Even the king is coming under direct attack. Comments and caricatures posted on social media sites mock him and his penchant for Harley Davidson bikes — a savage contrast to a culture of official deference symbolised by the golden crown logo of Petra, the official news agency.

“Now young people are cursing the king and that’s a problem,” muses Laith Shubeilat, an outspoken opposition leader who urged Abdullah to change to save his throne. “We are tumbling economically and in terms of corruption. It’s a farce.”

The official narrative is that reform must be gradual and take into account Jordan’s “specifics” and regional complexities. “There’s too much talk about constitutional monarchy and too much talk that the Islamists will not take part unless the king’s powers are limited,” argues Twal. “The large majority of Jordanians do not want to hear anything about touching the king’s powers.” Decoded, those “specifics” are largely about the ever-sensitive relations between East Bank Jordanians and Jordanians of Palestinian origin who make up at least 50 per cent of the population, many of whom support the IAF. This worries those who fear an Israeli plan to annex the West Bank for an “alternative” Palestinian homeland. “The state has used divisions between Jordanians and Palestinians to divide and rule and contain the protests,” said al-Masri. “The decision-makers are relaxed and feel they are still in control. But it’s the Arab spring and the world is changing. We need leaders who think about the future, see things in a wider perspective and don’t just go for quick fixes.”

Abdullah, say critics, seems to think the tide has turned in favour of the Middle Eastern status quo: factors include Bashar al-Assad’s survival in Syria, Islamist disarray in Egypt and, crucially, the lack of US pressure on Jordan. Those who reject this assessment include Awn Khasawneh, Tarawneh’s predecessor, who resigned after being blamed for moving too slowly on reform when his real crime, many feel, was reaching out to the IAF and thus falling foul of the palace and the Mukhabarat. “Spring is a seasonal thing,” Khasawneh quipped, “it keeps coming back”.

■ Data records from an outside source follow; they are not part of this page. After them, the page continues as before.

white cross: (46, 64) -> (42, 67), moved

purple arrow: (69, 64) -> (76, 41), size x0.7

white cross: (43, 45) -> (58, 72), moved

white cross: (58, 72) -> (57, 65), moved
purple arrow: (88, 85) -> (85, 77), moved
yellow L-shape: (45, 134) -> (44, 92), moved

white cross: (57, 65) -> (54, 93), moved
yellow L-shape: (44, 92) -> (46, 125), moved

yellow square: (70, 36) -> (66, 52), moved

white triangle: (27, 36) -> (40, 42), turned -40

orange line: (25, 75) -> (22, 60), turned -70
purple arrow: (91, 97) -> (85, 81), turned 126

Lamis Andoni, a columnist for al-Arab al-Yom, put it more bluntly: “The regime has reached the conclusion — I think it’s a miscalculation — that it can carry on without making fundamental changes. It’s betting that the protest movement will get weaker and that it can fall back on its traditional power base of tribal leaders. It also feels certain that the majority of Jordanians of Palestinian origin will not turn against it. But the risk is that the economic situation will undermine those assumptions. People in Jordan are demoralised for more than a year. They are not sure demonstrations will make any difference. They are unhappy but fear the alternative.”